Acontece na terça e quarta-feira um mutirão de reconsultas para os pacientes que passaram por cirurgia de catarata durante a primeira edição do Programa Nova Visão, promovida no Hospital Universitário (HU), em Canoas. A ação faz parte do acompanhamento pós-operatório dos 751 procedimentos realizados em maio. Na ocasião, foram realizadas 1.619 consultas e 10.916 exames oftalmológicos, todos pelo SUS.
Ao longo dos dois dias, os mais de 300 pacientes retornarão ao hospital para avaliação médica, permitindo que as equipes acompanhem a recuperação visual, verifiquem a evolução clínica e orientem os pacientes. Muitos deles já estão programados para realizar a cirurgia do segundo olho na próxima etapa do programa, prevista para agosto. O Programa Nova Visão é uma iniciativa da Associação Saúde em Movimento (ASM), gestora do HU, com apoio da Prefeitura de Canoas, do Grupo Hospitalar Conceição e do programa Agora Tem Especialistas, do Governo Federal.
Para o CEO da ASM, Cláudio Vitti, o retorno dos pacientes ao hospital representa a consolidação dos resultados obtidos durante o mutirão. “O nosso objetivo sempre será entregar assistência de qualidade e promover a saúde do maior número de pacientes. As consultas de revisão são a certeza de que entregamos para a sociedade qualidade de vida”, ressalta. Para Vitti, a cirurgia é apenas uma etapa do processo e o acompanhamento é fundamental para garantir que os pacientes estejam recuperando a visão da melhor forma possível.
A superintendente do HU, Tatiani Pacheco, ressalta que a ação demonstra o cuidado integral oferecido aos pacientes.
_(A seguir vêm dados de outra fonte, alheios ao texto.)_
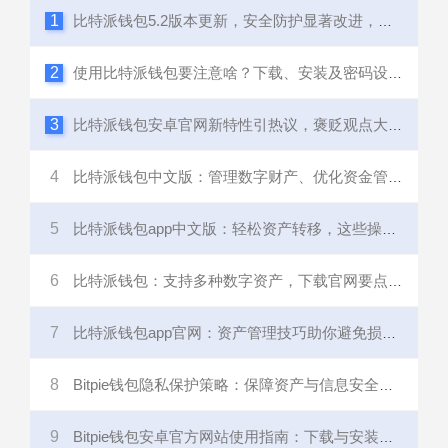
1
比特派钱包5.2版本更新，安全防护显著改进，影响几何？
2
使用比特派钱包要注意啥？下载、安装及密码设置全解析
3
比特派钱包安卓官网新特性引热议，褒贬观点大不同
4
比特派钱包中文版：管理数字财产、优化资金管理超方便
5
比特派钱包app中文版：轻松资产转移，这些操作步骤要谨慎
6
比特派钱包：支持多种数字资产，下载官网要点需了解
7
比特派钱包app官网：资产管理技巧助你避免损失、保障财富增长
8
Bitpie钱包隐私保护策略：保障资产与信息安全，实现匿名交易
9
Bitpie钱包安卓官方网站使用指南：下载与安装问题全解析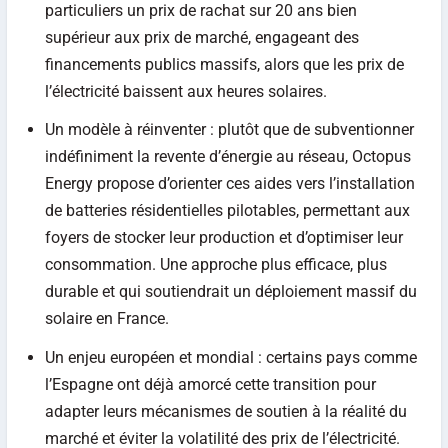
particuliers un prix de rachat sur 20 ans bien
supérieur aux prix de marché, engageant des
financements publics massifs, alors que les prix de
l’électricité baissent aux heures solaires.
Un modèle à réinventer : plutôt que de subventionner
indéfiniment la revente d’énergie au réseau, Octopus
Energy propose d’orienter ces aides vers l’installation
de batteries résidentielles pilotables, permettant aux
foyers de stocker leur production et d’optimiser leur
consommation. Une approche plus efficace, plus
durable et qui soutiendrait un déploiement massif du
solaire en France.
Un enjeu européen et mondial : certains pays comme
l’Espagne ont déjà amorcé cette transition pour
adapter leurs mécanismes de soutien à la réalité du
marché et éviter la volatilité des prix de l’électricité.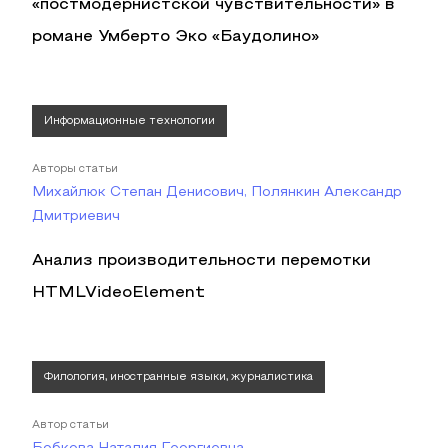
«постмодернистской чувствительности» в
романе Умберто Эко «Баудолино»
Информационные технологии
Авторы статьи
Михайлюк Степан Денисович, Полянкин Александр
Дмитриевич
Анализ производительности перемотки
HTMLVideoElement
Филология, иностранные языки, журналистика
Автор статьи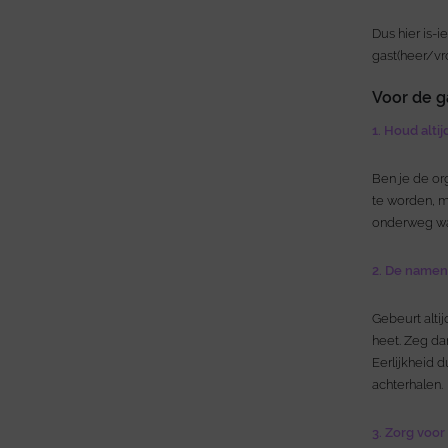
Dus hier is-i
gast(heer/vro
Voor de 
1. Houd alti
Ben je de or
te worden, ma
onderweg wa
2. De namen
Gebeurt alti
heet. Zeg dan
Eerlijkheid d
achterhalen.
3. Zorg voo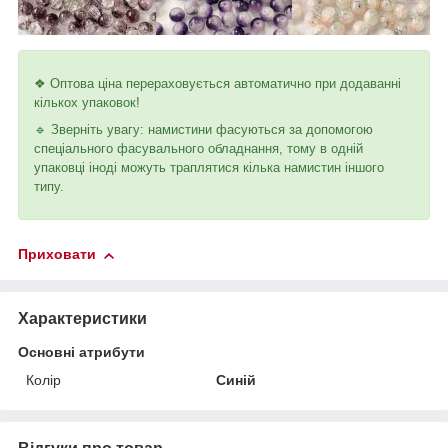
❖ Оптова ціна перераховується автоматично при додаванні
кількох упаковок!
🔹 Зверніть увагу: намистини фасуються за допомогою
спеціального фасувального обладнання, тому в одній
упаковці іноді можуть траплятися кілька намистин іншого
типу.
Приховати
Характеристики
Основні атрибути
Колір
Синій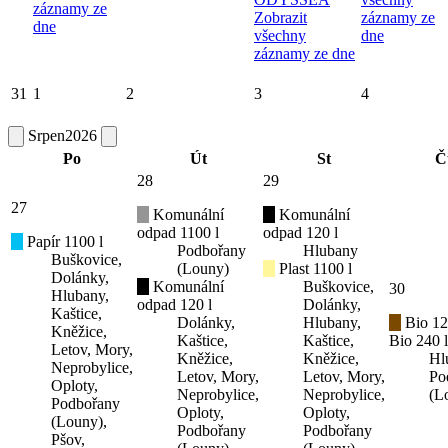
záznamy ze
Zobrazit
záznamy ze
dne
všechny
dne
záznamy ze dne
31
1
2
3
4
Srpen
2026
Po
Út
St
Č
28
29
27
Komunální
Komunální
odpad 1100 l
odpad 120 l
Papír 1100 l
Podbořany
Hlubany
Buškovice,
(Louny)
Plast 1100 l
Dolánky,
Komunální
Buškovice,
30
Hlubany,
odpad 120 l
Dolánky,
Kaštice,
Dolánky,
Hlubany,
Bio 12
Kněžice,
Kaštice,
Kaštice,
Bio 240 l
Letov, Mory,
Kněžice,
Kněžice,
Hl
Neprobylice,
Letov, Mory,
Letov, Mory,
Po
Oploty,
Neprobylice,
Neprobylice,
(L
Podbořany
Oploty,
Oploty,
(Louny),
Podbořany
Podbořany
Pšov,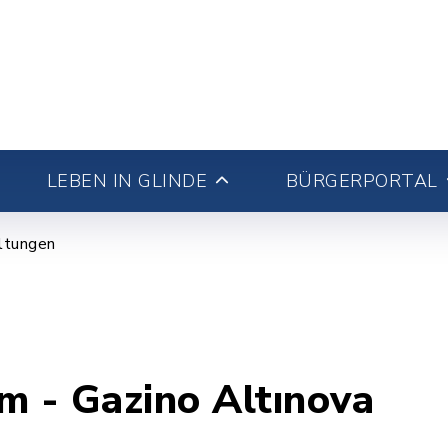
LEBEN IN GLINDE
BÜRGERPORTAL
ltungen
m - Gazino Altınova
A expectativa é que a maior parte dos pacientes apresente evolução satisfatória, confirmando o sucesso dos procedimentos. Além de avaliar a recuperação clínica, as equipes também irão atualizar os cronogramas daqueles que já possuem indicação para a cirurgia do segundo olho.
A segunda edição do Programa Nova Visão está prevista para a segunda quinzena de agosto e deverá contemplar a realização dos procedimentos complementares dos pacientes já atendidos.